Elle a 40 ans de carrière et des dizaines de succès à son actif. Elle n’a plus rien à prouver. N’empêche, c’est avec la passion d’une jeune première que Marie Denise Pelletier revisite son répertoire avec Sous ma peau de femme, une nouvelle tournée ne laissant aucun doute possible: la chanteuse figure parmi nos plus grandes voix.
Sur scène, une poignée de musiciens. Un tabouret. Rien d’autre. Dès que Marie Denise Pelletier apparaît sur les planches au son de Cette femme-là, le ton est immédiatement donné; on a remisé tous les artifices usuels pour cette tournée, histoire de laisser la voix de la chanteuse prendre toute la place.
Car si certains cherchent à en mettre plein la vue, Marie Denise Pelletier avait visiblement l’intention de nous en mettre plein les oreilles lors de sa rentrée montréalaise à la Cinquième Salle de la Place des Arts, jeudi soir. Et c’est précisément ce qu’elle a fait tout au long de ce tour de chant d’une centaine de minutes, qui a souvent pris des allures de classe de maître.
D’hier à aujourd’hui
Au programme: les pièces de sa plus récente offrande – Sous ma peau de femme – ayant donné son titre à la tournée. Mais la chanteuse n’allait certainement pas bouder son plaisir – ni le nôtre, d’ailleurs – en remisant les succès ayant jalonné son illustre carrière. Marie Denise Pelletier valse ainsi allègrement entre les époques pour passer de ses immortels à ses titres plus récents. Et c’est avec la même adresse, le même contrôle vocal impressionnant, qu’elle s’exécute pour créer un survol exhaustif de ses quatre décennies de carrière.
Si on renoue volontiers avec les titres ayant forgé son renom – Pour une histoire d’un soir, Tous les cris les S.O.S., À dix-sept ans, Parti via Vancouver et compagnie –, on découvre avec tout autant de plaisir les pièces plus récentes greffées à son répertoire avec la parution de Sous ma peau de femme, l’automne dernier. Du lot, on s’en voudrait de passer sous silence la magnifique Quand l’amour veut mourir (née de la plume et du piano de Claude Gauthier) et Je t’ai connu (fruit d’une collaboration de Moran et Catherine Major), deux des moments forts de cette tournée.

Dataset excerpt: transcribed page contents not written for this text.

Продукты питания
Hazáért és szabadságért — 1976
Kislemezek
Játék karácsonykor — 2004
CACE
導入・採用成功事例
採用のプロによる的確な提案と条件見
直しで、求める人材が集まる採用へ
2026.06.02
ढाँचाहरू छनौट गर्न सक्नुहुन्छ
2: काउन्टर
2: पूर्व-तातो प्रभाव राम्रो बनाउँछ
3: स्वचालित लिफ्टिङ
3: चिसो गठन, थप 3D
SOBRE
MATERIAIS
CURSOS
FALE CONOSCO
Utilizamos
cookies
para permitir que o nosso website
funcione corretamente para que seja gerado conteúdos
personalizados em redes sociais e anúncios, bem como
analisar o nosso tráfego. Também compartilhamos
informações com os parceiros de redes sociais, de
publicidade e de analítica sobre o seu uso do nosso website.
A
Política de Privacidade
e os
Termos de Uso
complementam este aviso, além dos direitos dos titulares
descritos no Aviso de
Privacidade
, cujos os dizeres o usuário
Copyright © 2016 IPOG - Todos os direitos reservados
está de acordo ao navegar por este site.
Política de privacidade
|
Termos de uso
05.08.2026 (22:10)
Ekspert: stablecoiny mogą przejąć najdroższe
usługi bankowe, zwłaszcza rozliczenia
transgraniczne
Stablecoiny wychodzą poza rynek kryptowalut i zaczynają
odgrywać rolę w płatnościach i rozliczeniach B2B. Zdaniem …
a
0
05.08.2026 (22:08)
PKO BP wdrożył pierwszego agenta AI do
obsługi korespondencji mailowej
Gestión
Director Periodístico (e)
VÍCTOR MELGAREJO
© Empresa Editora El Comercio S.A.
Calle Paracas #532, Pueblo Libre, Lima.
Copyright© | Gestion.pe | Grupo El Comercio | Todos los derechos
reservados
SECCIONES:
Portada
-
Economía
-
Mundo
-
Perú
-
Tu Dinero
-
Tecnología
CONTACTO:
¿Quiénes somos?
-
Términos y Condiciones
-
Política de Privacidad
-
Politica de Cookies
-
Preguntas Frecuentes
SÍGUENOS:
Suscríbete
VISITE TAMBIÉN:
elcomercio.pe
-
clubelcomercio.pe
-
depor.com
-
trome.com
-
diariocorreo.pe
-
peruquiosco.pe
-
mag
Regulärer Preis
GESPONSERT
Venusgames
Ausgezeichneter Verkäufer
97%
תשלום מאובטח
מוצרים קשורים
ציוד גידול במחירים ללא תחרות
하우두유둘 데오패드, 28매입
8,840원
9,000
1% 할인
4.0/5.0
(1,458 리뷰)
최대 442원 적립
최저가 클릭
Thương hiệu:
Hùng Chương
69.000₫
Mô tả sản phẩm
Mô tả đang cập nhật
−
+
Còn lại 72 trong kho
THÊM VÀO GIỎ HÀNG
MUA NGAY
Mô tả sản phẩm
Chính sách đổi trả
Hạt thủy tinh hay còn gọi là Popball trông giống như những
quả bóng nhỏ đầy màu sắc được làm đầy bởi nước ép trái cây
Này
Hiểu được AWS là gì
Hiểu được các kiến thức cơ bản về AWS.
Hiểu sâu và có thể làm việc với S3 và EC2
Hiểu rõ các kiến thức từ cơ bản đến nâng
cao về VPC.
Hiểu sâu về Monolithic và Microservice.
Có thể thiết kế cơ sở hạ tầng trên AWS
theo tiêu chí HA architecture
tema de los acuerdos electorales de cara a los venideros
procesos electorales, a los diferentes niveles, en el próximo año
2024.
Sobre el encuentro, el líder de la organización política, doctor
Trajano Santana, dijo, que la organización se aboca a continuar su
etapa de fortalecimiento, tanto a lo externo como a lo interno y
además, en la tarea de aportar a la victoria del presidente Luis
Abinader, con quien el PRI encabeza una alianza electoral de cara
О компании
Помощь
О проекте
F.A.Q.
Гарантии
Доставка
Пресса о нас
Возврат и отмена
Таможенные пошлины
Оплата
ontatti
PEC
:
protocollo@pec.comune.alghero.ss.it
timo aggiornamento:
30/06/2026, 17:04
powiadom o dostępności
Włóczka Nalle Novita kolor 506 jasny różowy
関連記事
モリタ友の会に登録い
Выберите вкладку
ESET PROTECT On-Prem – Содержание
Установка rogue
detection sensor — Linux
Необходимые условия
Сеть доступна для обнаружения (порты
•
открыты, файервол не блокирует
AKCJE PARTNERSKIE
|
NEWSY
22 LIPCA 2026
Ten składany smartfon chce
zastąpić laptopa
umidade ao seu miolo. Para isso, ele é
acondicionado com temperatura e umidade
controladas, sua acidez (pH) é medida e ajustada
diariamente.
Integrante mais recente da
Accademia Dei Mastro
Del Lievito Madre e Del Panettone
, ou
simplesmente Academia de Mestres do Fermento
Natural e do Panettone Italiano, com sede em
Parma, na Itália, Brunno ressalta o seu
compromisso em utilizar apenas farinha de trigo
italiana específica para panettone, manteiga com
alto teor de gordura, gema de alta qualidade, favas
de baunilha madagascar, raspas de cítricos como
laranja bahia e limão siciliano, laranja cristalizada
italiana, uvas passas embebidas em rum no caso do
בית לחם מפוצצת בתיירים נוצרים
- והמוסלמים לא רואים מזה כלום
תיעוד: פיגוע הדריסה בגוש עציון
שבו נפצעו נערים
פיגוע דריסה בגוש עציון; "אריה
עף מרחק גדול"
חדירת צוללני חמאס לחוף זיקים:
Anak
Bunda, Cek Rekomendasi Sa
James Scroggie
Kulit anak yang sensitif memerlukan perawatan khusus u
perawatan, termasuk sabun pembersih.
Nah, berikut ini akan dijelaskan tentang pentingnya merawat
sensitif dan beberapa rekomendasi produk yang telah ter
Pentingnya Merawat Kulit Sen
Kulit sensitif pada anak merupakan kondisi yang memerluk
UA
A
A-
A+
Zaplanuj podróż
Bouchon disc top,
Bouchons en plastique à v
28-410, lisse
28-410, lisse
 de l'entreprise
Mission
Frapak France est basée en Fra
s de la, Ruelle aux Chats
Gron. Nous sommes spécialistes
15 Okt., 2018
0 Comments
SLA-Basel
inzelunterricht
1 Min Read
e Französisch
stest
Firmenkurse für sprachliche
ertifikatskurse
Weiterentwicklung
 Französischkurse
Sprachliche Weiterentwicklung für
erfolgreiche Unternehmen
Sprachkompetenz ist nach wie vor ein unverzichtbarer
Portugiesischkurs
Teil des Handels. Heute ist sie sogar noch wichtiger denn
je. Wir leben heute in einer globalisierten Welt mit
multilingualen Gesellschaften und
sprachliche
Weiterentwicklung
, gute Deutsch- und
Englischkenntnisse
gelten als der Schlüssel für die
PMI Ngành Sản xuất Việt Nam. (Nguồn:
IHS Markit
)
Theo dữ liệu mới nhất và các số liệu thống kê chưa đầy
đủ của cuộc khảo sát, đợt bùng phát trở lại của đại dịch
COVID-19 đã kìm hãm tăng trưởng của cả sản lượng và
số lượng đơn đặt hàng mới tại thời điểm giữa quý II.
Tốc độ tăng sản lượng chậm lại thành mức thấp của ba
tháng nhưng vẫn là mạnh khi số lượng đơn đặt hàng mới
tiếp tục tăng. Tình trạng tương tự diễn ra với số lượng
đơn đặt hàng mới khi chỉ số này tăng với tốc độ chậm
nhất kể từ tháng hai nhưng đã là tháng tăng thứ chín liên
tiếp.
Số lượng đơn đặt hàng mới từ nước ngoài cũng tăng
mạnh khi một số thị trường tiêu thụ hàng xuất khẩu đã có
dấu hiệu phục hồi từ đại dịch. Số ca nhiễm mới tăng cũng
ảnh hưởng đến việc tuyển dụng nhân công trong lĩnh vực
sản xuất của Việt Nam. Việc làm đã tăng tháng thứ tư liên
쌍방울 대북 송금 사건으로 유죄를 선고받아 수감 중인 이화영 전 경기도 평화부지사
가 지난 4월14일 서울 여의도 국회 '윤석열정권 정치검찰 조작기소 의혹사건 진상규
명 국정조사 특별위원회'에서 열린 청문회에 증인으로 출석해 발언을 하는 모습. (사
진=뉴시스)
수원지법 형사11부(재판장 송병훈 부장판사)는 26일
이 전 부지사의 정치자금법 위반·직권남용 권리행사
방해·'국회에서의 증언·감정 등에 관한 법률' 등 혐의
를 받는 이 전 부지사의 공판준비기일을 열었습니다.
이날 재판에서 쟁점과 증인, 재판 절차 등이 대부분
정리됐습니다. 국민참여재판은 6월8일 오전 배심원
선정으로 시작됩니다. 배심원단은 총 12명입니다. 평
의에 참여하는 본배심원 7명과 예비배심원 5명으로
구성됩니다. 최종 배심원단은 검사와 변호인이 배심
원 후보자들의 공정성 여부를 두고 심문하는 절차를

On a donc enfin découvert ce qui se cache sous la peau de femme de Marie Denise Pelletier: une des plus grandes voix du Québec, assurément. Mais aussi une interprète au sommet de son art, toujours capable de toucher et d’émouvoir comme peu d’autres peuvent le faire.
- Marie Denise Pelletier remontera sur la scène de la Cinquième Salle de la Place des Arts vendredi soir. La tournée Sous ma peau de femme se poursuit jusqu’en novembre.